# Drs. R. Scott Clark and Mike Horton in Conferences



## BobVigneault (Jan 2, 2008)

Happy New Year from the White Horse Inn and Modern Reformation.

Dear Friends,

White Horse Inn co-host Dr. Michael S. Horton will be prominently featured at two upcoming exceptional conferences. We hope that you will be able to join us.

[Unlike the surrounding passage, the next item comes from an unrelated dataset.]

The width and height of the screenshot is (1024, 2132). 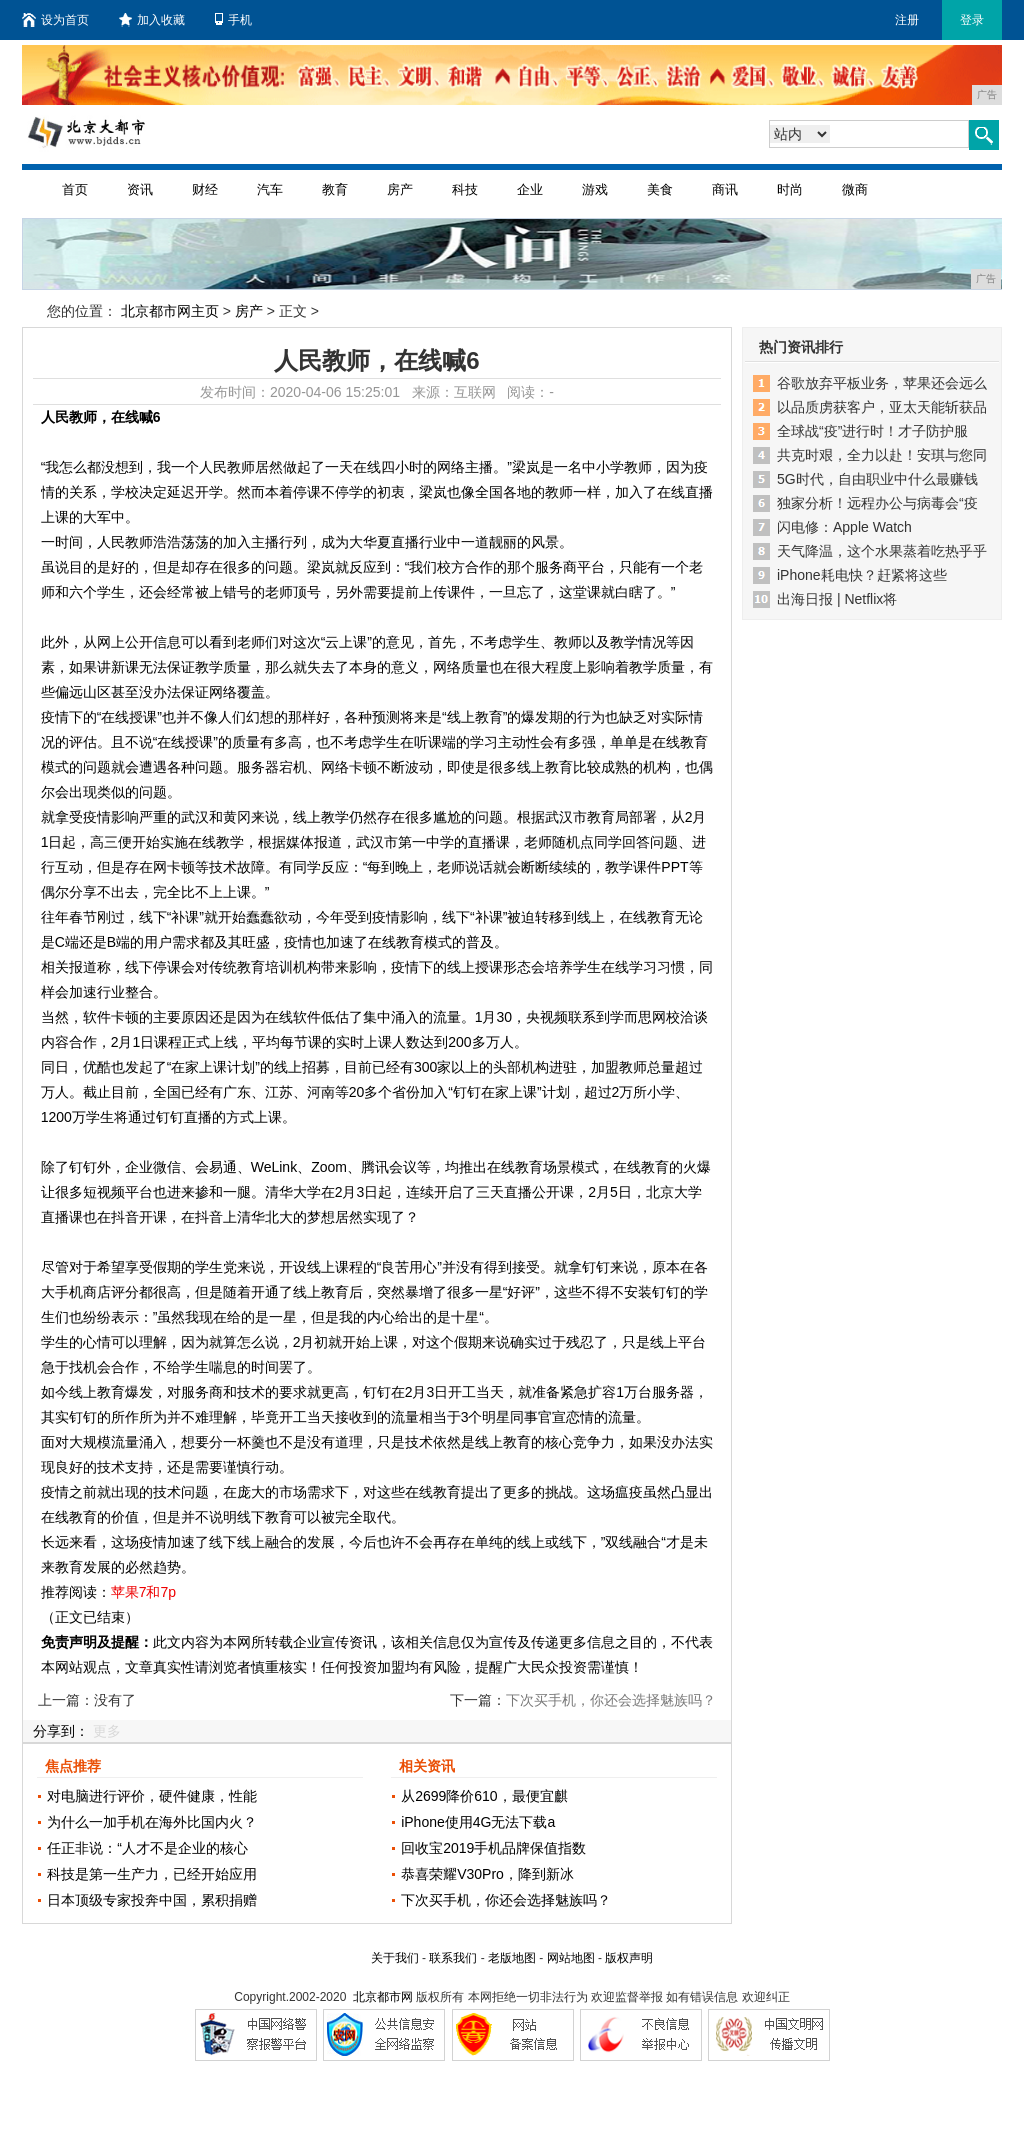 What do you see at coordinates (400, 189) in the screenshot?
I see `房产` at bounding box center [400, 189].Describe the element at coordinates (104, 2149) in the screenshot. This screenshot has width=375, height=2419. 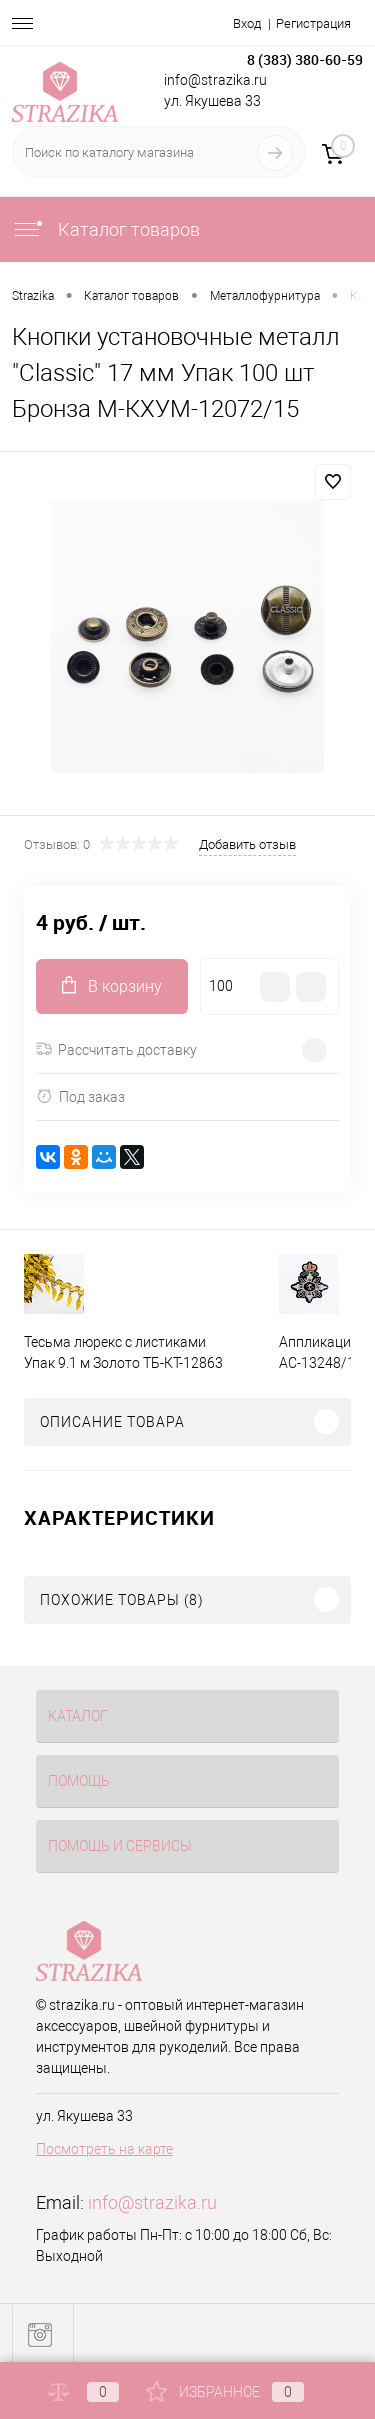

The first conference at which Dr. Horton will be speaking will be hosted by Westminster Seminary California on January 18-19, 2008. The conference is titled, Missional & Reformed: Reaching the Lost & Teaching the Reached. Dr. Horton will be joined by Westminster Seminary California colleagues Dr. W. Robert Godfrey, Dr. Hywel Jones, *Dr. R. Scott Clark*, as well as several other distinctive faculty members. The claim of the emergent/emerging churches to represent a truly "missional" approach to ministry, witness, and evangelism is generating much interest and ink. This conference considers what it means to be Reformed and missional. The speakers start with the conviction that Christ the Lord has established an institution (the church) and has given to it a mission to make disciples of all nations. Without the church there can be no mission and where there is no mission, there is no church. Tough questions remain and this conference doesn't promise to have all the answers, but it hopes to ask helpful questions about mission and ministry in our pluralistic age. We are confident that it will be an exceptional conference. To register please visit the WSC 2008 Conference Homepage. We encourage you to register by January 7, 2008, as space is limited.

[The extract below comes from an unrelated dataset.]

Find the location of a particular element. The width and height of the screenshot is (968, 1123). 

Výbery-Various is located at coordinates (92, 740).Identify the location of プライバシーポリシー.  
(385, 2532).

The second conference at which Dr. Horton will be speaking will be hosted by Ponte Vedra Presbyterian Church on February 1-2, 2008 (in Ponte Vedra, Florida). The conference is titled, The Gospel-Driven Life: Growing in Holiness by Living in Union with Christ. The conference was inspired by Dr. Horton’s article "The Promise Driven Life." Dr. Horton will be joined by Westminster Seminary California colleagues Dr. W. Robert Godfrey and Dr. R. S Clark. In addition, long-time friend and defender of Reformation theology, Dr. R.C. Sproul will be speaking as well. For more information and to register visit the Gospel Driven Life Conference page.

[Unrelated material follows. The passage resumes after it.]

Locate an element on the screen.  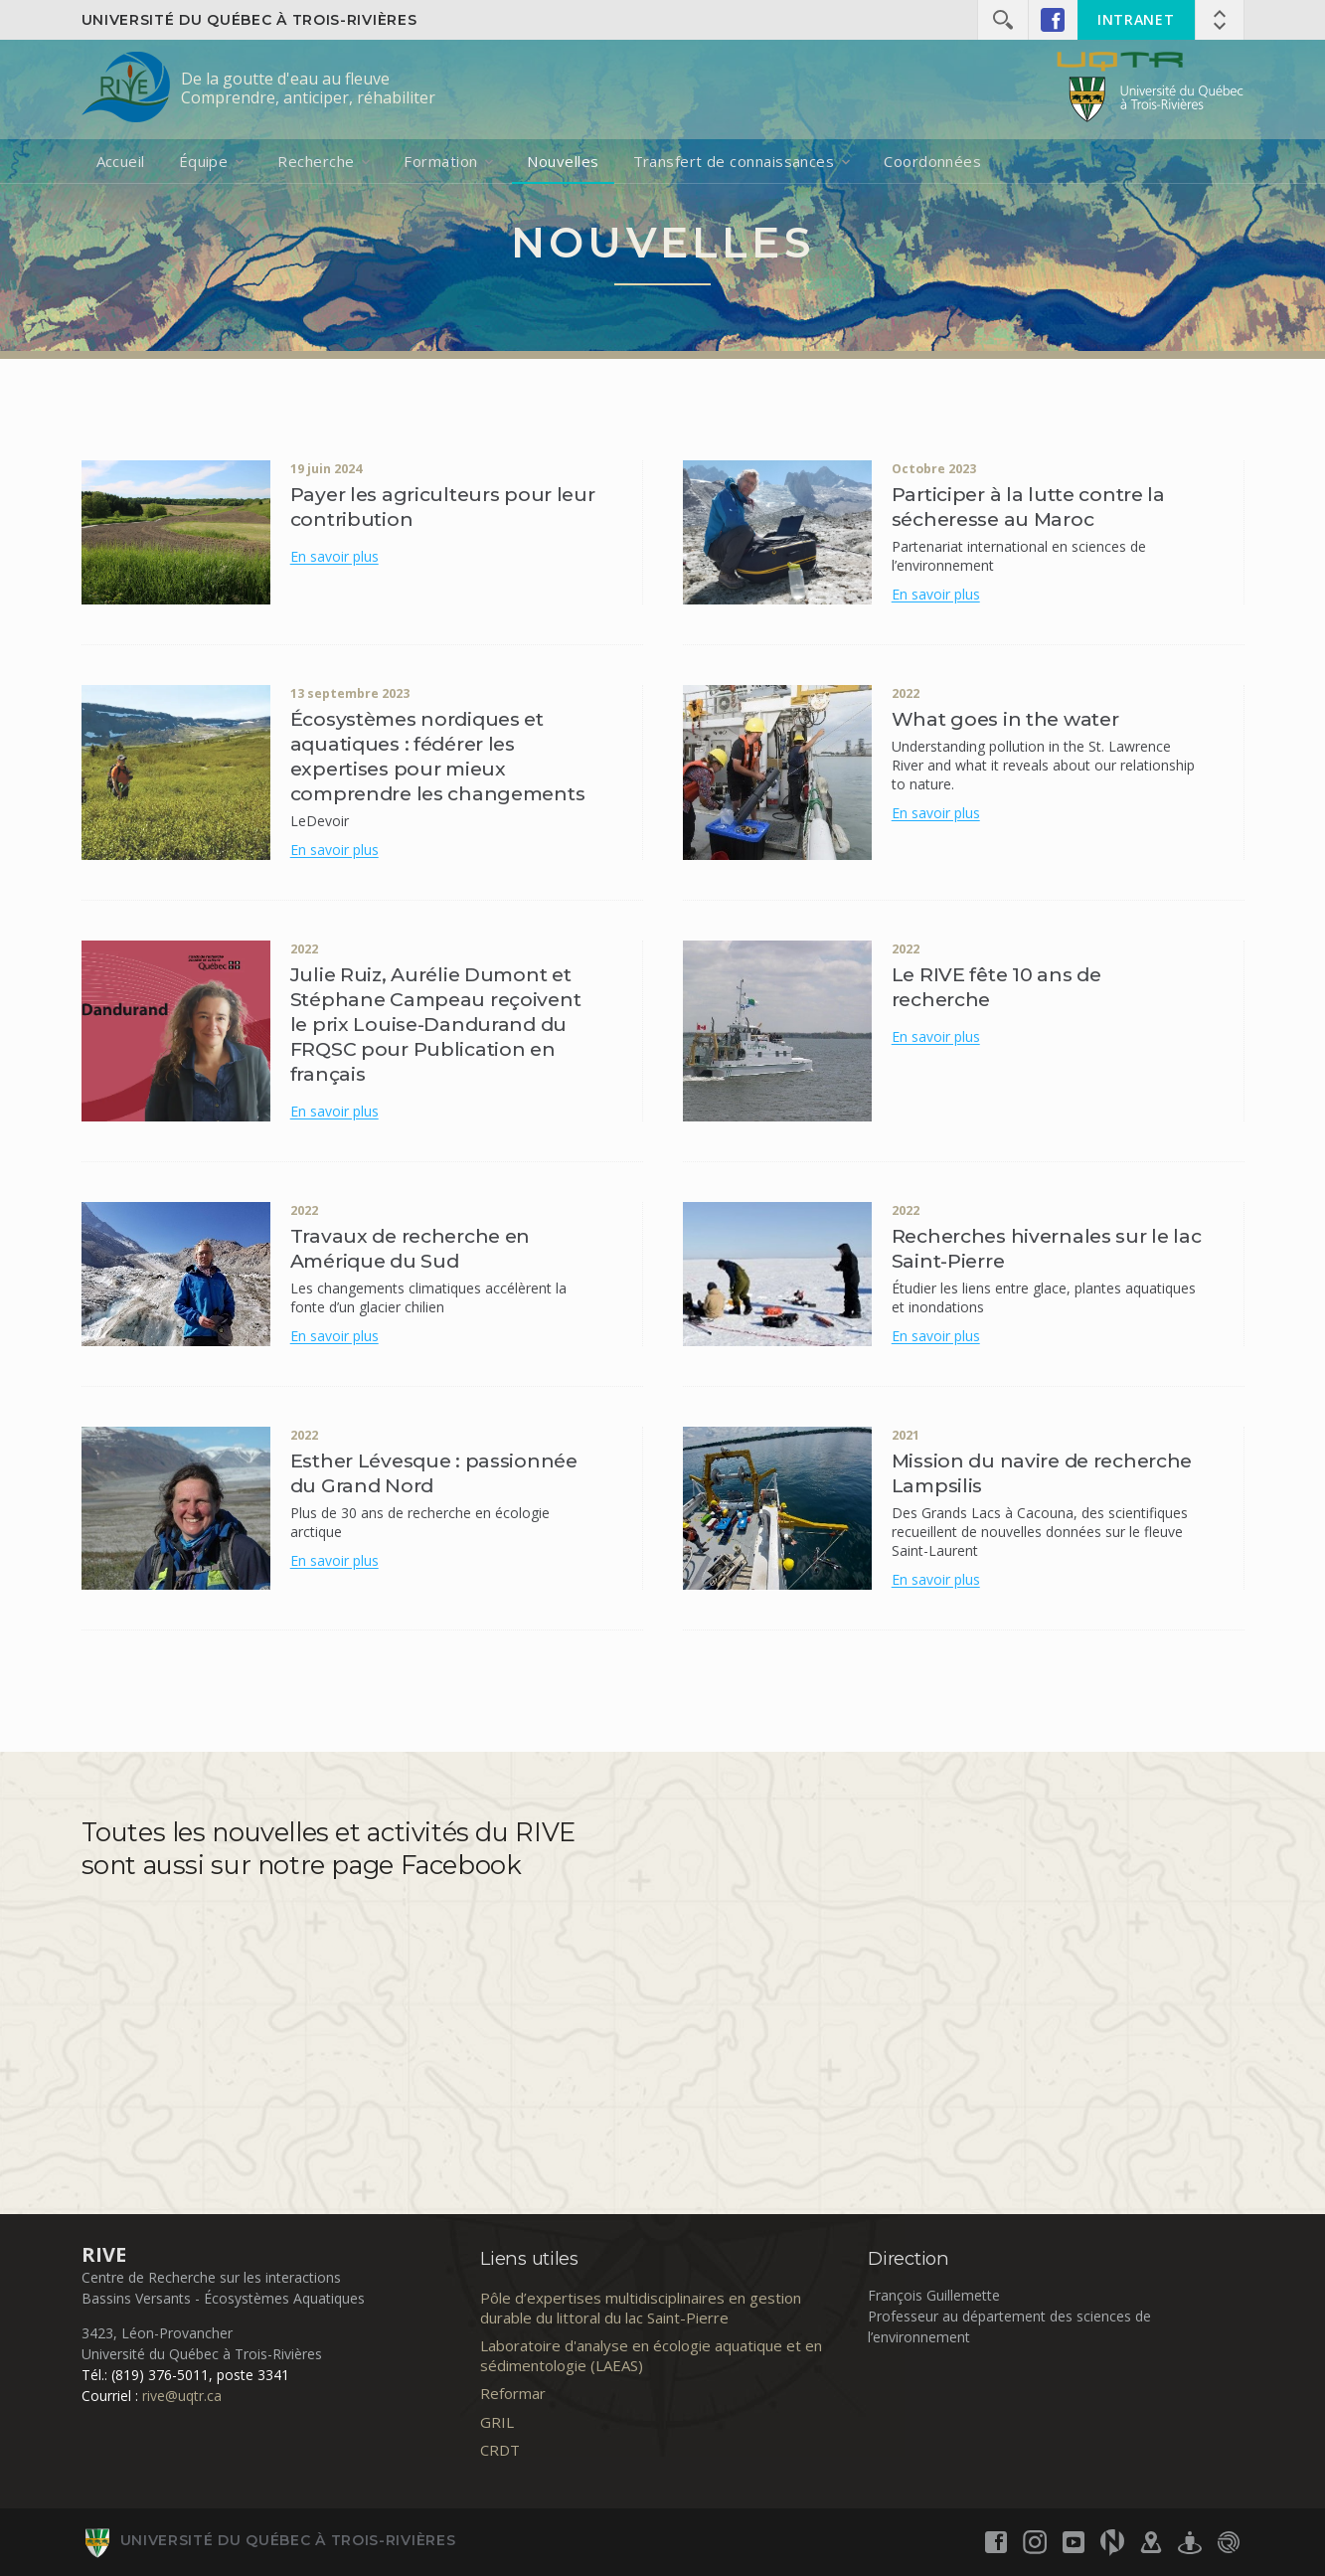
Transfert de connaissances is located at coordinates (734, 161).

These conferences are aligned with our mission to help Christians ‘know what they believe and why they believe it.’ Thank you for your continued interest in the White Horse Inn and Modern Reformation.

Brett Watson
Director of White Horse Media
800.890.7556


----------



## BJClark (Jan 20, 2008)

> The second conference at which Dr. Horton will be speaking will be hosted by Ponte Vedra Presbyterian Church on February 1-2, 2008 (in Ponte Vedra, Florida). The conference is titled, The Gospel-Driven Life: Growing in Holiness by Living in Union with Christ. The conference was inspired by Dr. Horton’s article "The Promise Driven Life." Dr. Horton will be joined by Westminster Seminary California colleagues Dr. W. Robert Godfrey and Dr. R. S Clark. In addition, long-time friend and defender of Reformation theology, Dr. R.C. Sproul will be speaking as well. For more information and to register visit the Gospel Driven Life Conference page.



We were given a flyer at church about this today, I am praying my husband and I will be able to attend...it's only about an hour from where we live..


----------